## Problem details
Which lines of the data below hold "Cadena"? Copy each of them.

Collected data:
↓
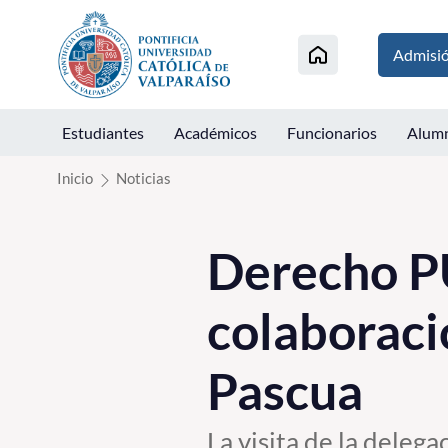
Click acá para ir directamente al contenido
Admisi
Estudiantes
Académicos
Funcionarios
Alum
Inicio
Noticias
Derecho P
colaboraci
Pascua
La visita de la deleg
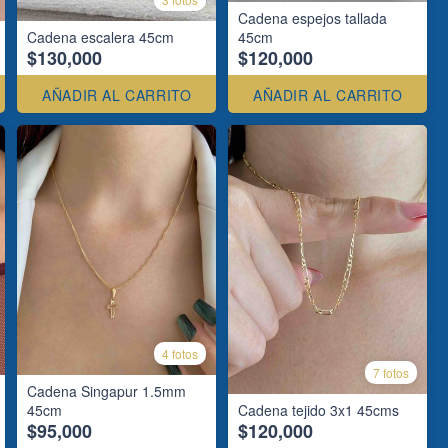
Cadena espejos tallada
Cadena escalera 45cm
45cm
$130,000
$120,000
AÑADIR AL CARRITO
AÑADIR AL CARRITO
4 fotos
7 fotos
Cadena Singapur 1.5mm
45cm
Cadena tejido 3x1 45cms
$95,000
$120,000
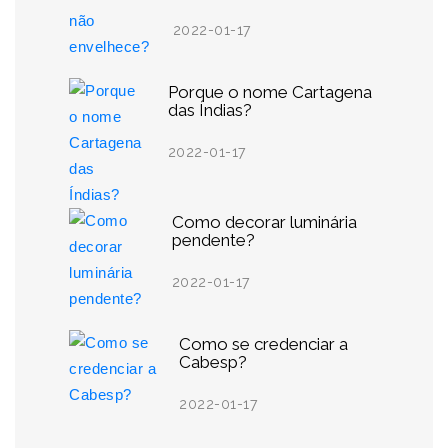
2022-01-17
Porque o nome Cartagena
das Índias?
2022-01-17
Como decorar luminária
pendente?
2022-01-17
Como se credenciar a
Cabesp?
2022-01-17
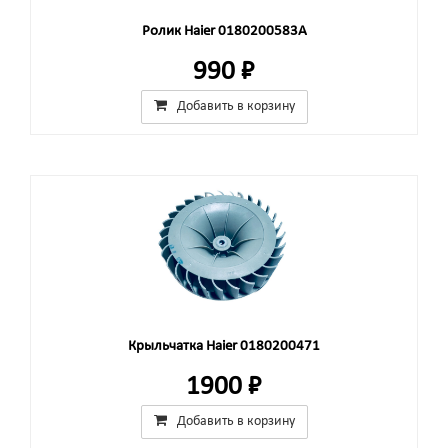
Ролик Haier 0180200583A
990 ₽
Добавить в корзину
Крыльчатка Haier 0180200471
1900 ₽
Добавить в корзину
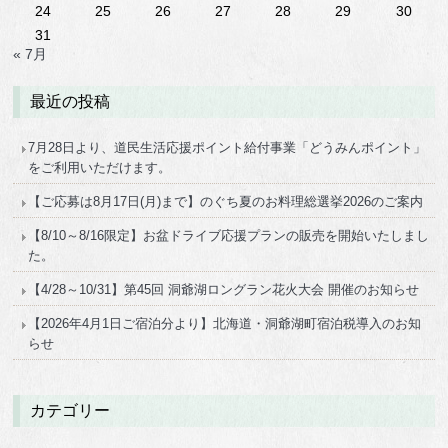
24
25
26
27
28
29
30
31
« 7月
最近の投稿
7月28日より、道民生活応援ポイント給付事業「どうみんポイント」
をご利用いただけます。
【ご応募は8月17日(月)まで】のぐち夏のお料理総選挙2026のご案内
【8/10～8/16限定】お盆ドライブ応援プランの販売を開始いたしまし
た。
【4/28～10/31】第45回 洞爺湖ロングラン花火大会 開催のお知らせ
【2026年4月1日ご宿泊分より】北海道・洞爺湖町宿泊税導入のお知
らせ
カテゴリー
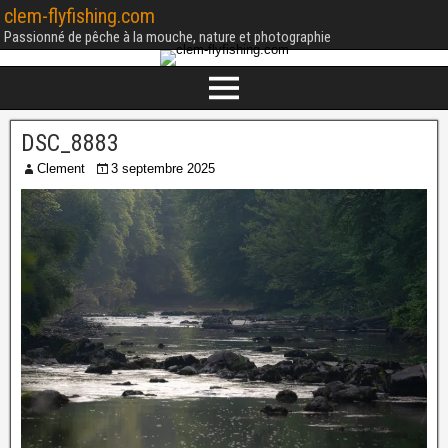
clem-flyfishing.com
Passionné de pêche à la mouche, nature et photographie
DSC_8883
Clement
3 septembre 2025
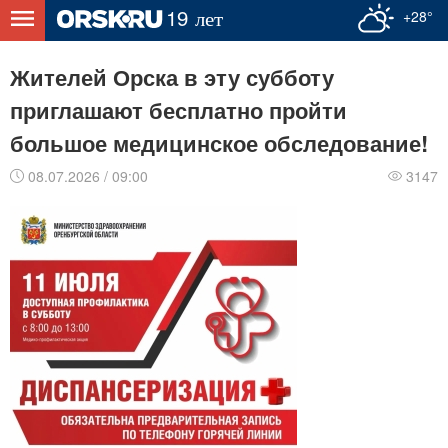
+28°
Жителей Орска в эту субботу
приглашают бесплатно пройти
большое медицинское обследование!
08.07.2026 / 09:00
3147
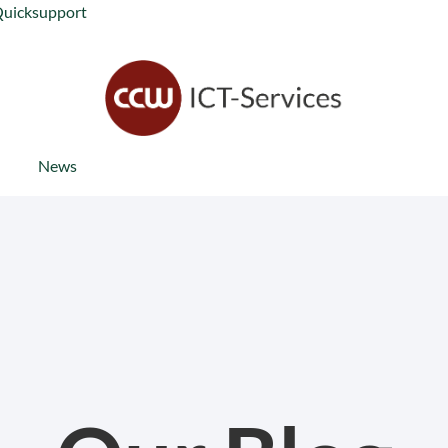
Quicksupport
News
↑
## Response below
Cadena espejos tallada
Cadena escalera 45cm
Cadena Singapur 1.5mm
Cadena tejido 3x1 45cms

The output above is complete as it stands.